The dominant technologies for HDTV are LCD and plasma flat panels. Other novel technologies are under development, but none are close to becoming commercial products any time soon. One of the most promising approaches is organic light-emitting diodes, or OLEDs. These have the promise of an emissive screen that looks like a standard CRT — or better — with a panel that is much thinner and lighter than LCD or plasma.
Many obstacles stand in the way of the success of OLEDs, but DuPont may have taken some giant steps toward solving some of them. One problem is how the OLED material is applied to the substrate. One way involves using expensive vacuum equipment. Another uses ink jets to “print” the material, but this has some challenges for creating uniform displays. DuPont has come up with a relatively simple way to put a liquid coating on a surface, and control where the material “sticks” and where it doesn’t.
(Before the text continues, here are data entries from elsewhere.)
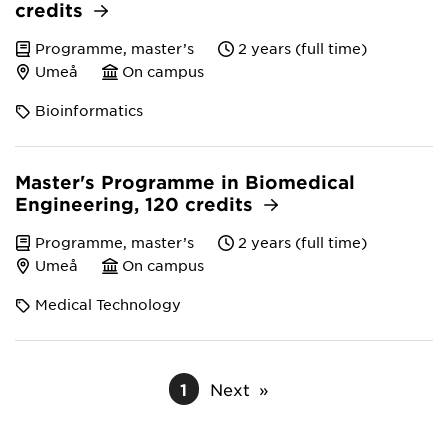
credits
Programme, master’s
2 years (full time)
Umeå
On campus
Bioinformatics
Master's Programme in Biomedical
Engineering, 120 credits
Programme, master’s
2 years (full time)
Umeå
On campus
Medical Technology
1
Next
If DuPont can make this new manufacturing process work, it could result in less expensive and higher quality OLED panels. It will probably take a few years for this to become a reality, but according to DuPont, the total fabrication costs for a 15.4-inch wide format HDTV panel should be only 70% of LCD costs. And this even assumes lower yields for the OLED process than for LCD.
This could be a significant breakthrough for OLED displays, which can have significant performance advantages over LCDs. If DuPont can deliver on the promise of this new technique, we may have some new choices available in a few years.